Again, we'll import mBuild

In [None]:
%matplotlib notebook
import mbuild as mb


### Creating polymers

In the previous tutorial we finished up by creating a class for constructing a linear alkane chain. One could imagine that the same approach we took to create this class (i.e. successively adding CH2 units) could be further generalized to support the creation of any linear polymer. In fact, mBuild contains a class that does just this, `mbuild.Polymer`.
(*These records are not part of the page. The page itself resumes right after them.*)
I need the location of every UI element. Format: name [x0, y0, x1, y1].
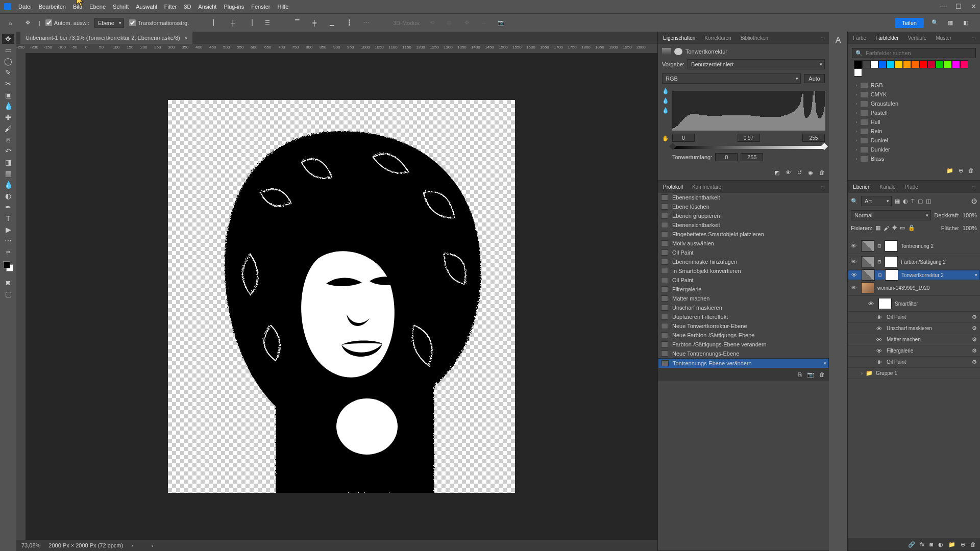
folder-icon[interactable]: 📁 — [946, 167, 953, 174]
align-hcenter-icon[interactable]: ┼ — [227, 17, 239, 29]
stamp-tool[interactable]: ⧈ — [2, 135, 14, 145]
more-tools-icon[interactable]: ⋯ — [2, 236, 14, 246]
blend-mode-dropdown[interactable]: Normal — [851, 210, 931, 220]
swatch[interactable] — [936, 60, 944, 68]
layer-row[interactable]: 👁⊟Tontrennung 2 — [848, 238, 980, 254]
swatch[interactable] — [952, 60, 960, 68]
panel-menu-icon[interactable]: ≡ — [819, 182, 826, 193]
input-white-point[interactable] — [802, 134, 825, 142]
swatch[interactable] — [854, 68, 862, 77]
swatch[interactable] — [927, 60, 936, 68]
channel-dropdown[interactable]: RGB — [662, 73, 801, 84]
tab-kommentare[interactable]: Kommentare — [690, 182, 723, 193]
mask-icon[interactable] — [674, 48, 682, 55]
lock-all-icon[interactable]: 🔒 — [908, 224, 915, 231]
swatch-folder[interactable]: ›Dunkel — [854, 136, 974, 145]
character-panel-icon[interactable]: A — [836, 36, 841, 45]
menu-schrift[interactable]: Schrift — [113, 4, 129, 10]
tab-kanaele[interactable]: Kanäle — [877, 182, 897, 193]
dodge-tool[interactable]: ◐ — [2, 191, 14, 201]
swatch-folder[interactable]: ›RGB — [854, 81, 974, 90]
eraser-tool[interactable]: ◨ — [2, 157, 14, 167]
swap-colors-icon[interactable]: ⇄ — [2, 247, 14, 257]
arrange-icon[interactable]: ◧ — [960, 17, 972, 29]
history-item[interactable]: Matter machen — [658, 294, 829, 303]
align-bottom-icon[interactable]: ▁ — [326, 17, 338, 29]
gray-eyedropper-icon[interactable]: 💧 — [662, 97, 669, 104]
filter-blend-icon[interactable]: ⚙ — [972, 314, 977, 320]
layer-mask-icon[interactable]: ◙ — [929, 541, 933, 547]
clip-to-layer-icon[interactable]: ◩ — [774, 169, 779, 176]
swatch[interactable] — [870, 60, 878, 68]
smartfilter-header[interactable]: 👁Smartfilter — [848, 296, 980, 312]
smartfilter-item[interactable]: 👁Unscharf maskieren⚙ — [848, 323, 980, 334]
layer-group[interactable]: ›📁Gruppe 1 — [848, 368, 980, 379]
zoom-level[interactable]: 73,08% — [21, 542, 40, 548]
lock-brush-icon[interactable]: 🖌 — [884, 225, 889, 231]
tab-verlaeufe[interactable]: Verläufe — [906, 33, 929, 44]
menu-hilfe[interactable]: Hilfe — [277, 4, 288, 10]
quickmask-tool[interactable]: ◙ — [2, 278, 14, 288]
history-item[interactable]: Ebenensichtbarkeit — [658, 220, 829, 230]
auto-select-checkbox[interactable]: Autom. ausw.: — [45, 19, 89, 26]
home-icon[interactable]: ⌂ — [4, 17, 16, 29]
history-item[interactable]: Ebenensichtbarkeit — [658, 193, 829, 202]
output-black[interactable] — [715, 153, 738, 161]
new-group-icon[interactable]: 📁 — [948, 541, 955, 548]
layer-row[interactable]: 👁woman-1439909_1920 — [848, 280, 980, 296]
pen-tool[interactable]: ✒ — [2, 202, 14, 212]
search-icon[interactable]: 🔍 — [929, 17, 941, 29]
swatch[interactable] — [911, 60, 919, 68]
auto-select-target-dropdown[interactable]: Ebene — [94, 18, 124, 28]
toggle-visibility-icon[interactable]: 👁 — [786, 169, 791, 176]
swatch-folder[interactable]: ›Pastell — [854, 108, 974, 117]
layer-style-icon[interactable]: fx — [920, 541, 925, 547]
new-layer-icon[interactable]: ⊕ — [961, 541, 965, 548]
swatch[interactable] — [887, 60, 895, 68]
input-black-point[interactable] — [672, 134, 695, 142]
delete-swatch-icon[interactable]: 🗑 — [968, 167, 974, 174]
status-arrow-icon[interactable]: › — [131, 542, 133, 548]
view-previous-icon[interactable]: ◉ — [808, 169, 813, 176]
share-button[interactable]: Teilen — [895, 18, 924, 28]
smartfilter-item[interactable]: 👁Filtergalerie⚙ — [848, 345, 980, 357]
tab-pfade[interactable]: Pfade — [903, 182, 920, 193]
panel-menu-icon[interactable]: ≡ — [970, 33, 977, 44]
history-item[interactable]: Farbton-/Sättigungs-Ebene verändern — [658, 340, 829, 349]
menu-fenster[interactable]: Fenster — [251, 4, 270, 10]
delete-adjustment-icon[interactable]: 🗑 — [819, 169, 825, 176]
more-options-icon[interactable]: ⋯ — [360, 17, 373, 29]
menu-auswahl[interactable]: Auswahl — [136, 4, 157, 10]
layer-row[interactable]: 👁⊟Tonwertkorrektur 2 — [848, 270, 980, 280]
new-swatch-icon[interactable]: ⊕ — [959, 167, 963, 174]
history-brush-tool[interactable]: ↶ — [2, 146, 14, 156]
history-item[interactable]: Ebene löschen — [658, 202, 829, 211]
swatch-folder[interactable]: ›CMYK — [854, 90, 974, 99]
filter-blend-icon[interactable]: ⚙ — [972, 359, 977, 365]
gradient-tool[interactable]: ▤ — [2, 168, 14, 179]
menu-3d[interactable]: 3D — [184, 4, 191, 10]
filter-adjust-icon[interactable]: ◐ — [903, 198, 908, 205]
workspace-icon[interactable]: ▦ — [944, 17, 957, 29]
auto-button[interactable]: Auto — [804, 74, 825, 83]
menu-datei[interactable]: Datei — [18, 4, 32, 10]
new-fill-layer-icon[interactable]: ◐ — [938, 541, 943, 548]
align-more-icon[interactable]: ┇ — [343, 17, 355, 29]
align-distribute-icon[interactable]: ☰ — [261, 17, 274, 29]
heal-tool[interactable]: ✚ — [2, 112, 14, 122]
move-tool[interactable]: ✥ — [2, 34, 14, 44]
eyedropper-tool[interactable]: 💧 — [2, 101, 14, 111]
brush-tool[interactable]: 🖌 — [2, 123, 14, 134]
lock-pixels-icon[interactable]: ▦ — [875, 224, 880, 231]
filter-type-icon[interactable]: T — [911, 198, 915, 204]
filter-blend-icon[interactable]: ⚙ — [972, 325, 977, 332]
history-item[interactable]: Eingebettetes Smartobjekt platzieren — [658, 230, 829, 239]
create-document-icon[interactable]: ⎘ — [798, 371, 802, 378]
close-tab-icon[interactable]: × — [184, 35, 187, 41]
visibility-toggle-icon[interactable]: 👁 — [851, 272, 859, 278]
tab-eigenschaften[interactable]: Eigenschaften — [661, 33, 697, 44]
output-white[interactable] — [741, 153, 763, 161]
tab-farbe[interactable]: Farbe — [851, 33, 868, 44]
fill-value[interactable]: 100% — [963, 225, 977, 231]
minimize-icon[interactable]: — — [940, 3, 946, 9]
Here, we'll explore how `Polymer` works by creating a PEG (polyethylene glycol) molecule. We first need to define classes for our CH2 and oxygen monomer units.

In [None]:
class CH2(mb.Compound):
    def __init__(self):
        super(CH2, self).__init__()
        
        mb.load('ch2.pdb', compound=self)
        carbon = list(self.particles_by_name('C'))[0]
        up_port = mb.Port(anchor=carbon, orientation=[0, 0, 1], separation=0.075)
        down_port = mb.Port(anchor=carbon, orientation=[0, 0, -1], separation=0.075)
        self.add(up_port, label='up')
        self.add(down_port, label='down')

class O(mb.Compound):
    def __init__(self):
        super(O, self).__init__()
        
        self.add(mb.Compound(name='O'))
        up_port = mb.Port(anchor=self[0], orientation=[0, 0, 1], separation=0.075)
        self.add(up_port, 'up')
        down_port = mb.Port(anchor=self[0], orientation=[0, 0, -1], separation=0.075)
        self.add(down_port, 'down')
        
class H(mb.Compound):
    def __init__(self):
        super(H, self).__init__()
        self.add(mb.Compound(name="H"))
        up_port = mb.Port(anchor=self[0], orientation=[0, 0, 1], separation=0.07)
        self.add(up_port, 'up')


We'll now feed instances of these two monomers to the `monomers` argument of `Polymer`. We also need to provide a few additional arguments. One of these is the `sequence`, which is provided as a string of characters where each unique character represents one repetition of a monomer. Here, `AAB` means that we want two `CH2`'s for each `O`. We can use the `n` argument to specify the number of times the sequence should be replicated. The `port_labels` argument tells mBuild the names of the two `Ports` to connect when stitching together the polymer.

In [None]:
peg4 = mb.lib.recipes.Polymer(monomers=(CH2(), O()), end_groups=(H(), H()))
peg4.build(sequence='AAB', n=4)
peg4.visualize(backend="nglview")

#### Exercise
Change the copolymer repeat unit by changing the `sequence` argument. For example, try `'AAABBBB'`.

In [None]:
polymer = mb.lib.recipes.Polymer(monomers=(CH2(), O()), end_groups=(H(), H()))
polymer.build(sequence='AAABBBB', n=3)
polymer.visualize(backend="nglview")

### Energy minimization

By this point you have likely noticed that the geometries of some of the molecules we've created may not look entirely realistic (e.g. all backbone atoms featuring 180 degree angles in our PEG molecule). You can solve this issue by placing `Particles` and `Ports` in more realistic locations, either manually or by using energy minimized inputs. 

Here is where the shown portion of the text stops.